I think the advice you got to not send the ID token is good. In general, an ID token should never be forwarded to some other entity besides the client that received it. Besides just breaking this cardinal rule, there's no cryptographic or physical relationship between the two tokens. As a result, a substitution attack vector is opened up. In other words, the micro-service receiving the two tokens has no way of knowing that the non-standard presentation of the ID token was replaced by an attacker with their own since that token is not related in some way to the access token it finds in the normal Authorization
header of the same request.
When working in a micro-services environment where you need user context info into the bowels of the mesh, you have three options:
- Share access tokens among the micro-services
- Embed other access tokens in the one initially issued to the client (or the phantom equivalent)

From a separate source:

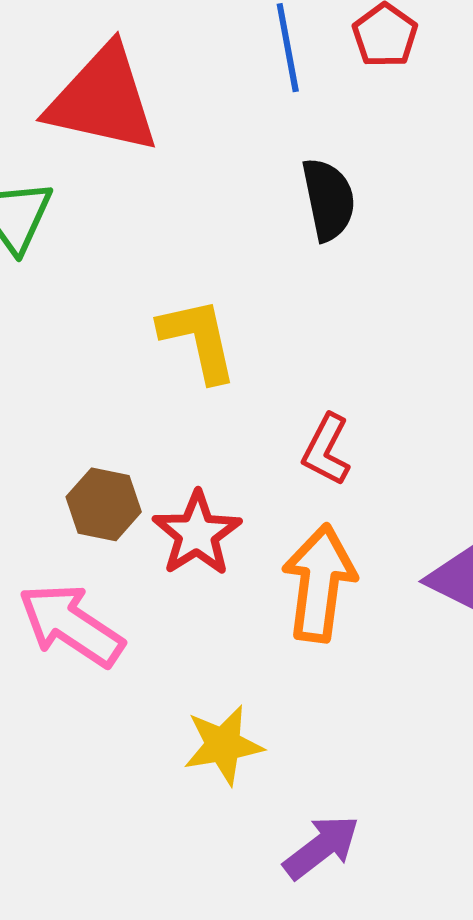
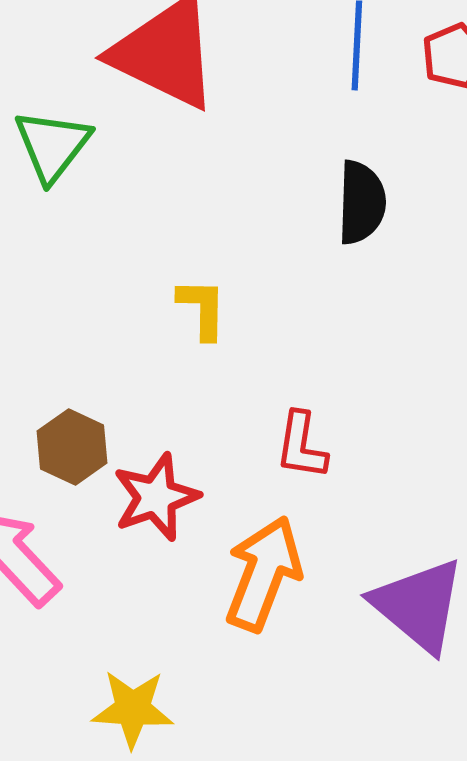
yellow L-shape: (198, 340) -> (202, 309), size x0.7
red L-shape: (326, 450) -> (301, 446), turned -32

- Exchange one token for another
You'll use option one when multiple micro-services make up the same security context. If they belong to the same bounded security context, then it's OK to share them. If this is the case, they will have the same "audience" and the access token will be audienced to that set of micro-services. An example of a shared context might be a handful of "payments" micro-services that work together to perform payments functionality. These all come into contact with the same product data, user data, etc., so they are effectively the same entity from a security modeling perspective, one could imagine.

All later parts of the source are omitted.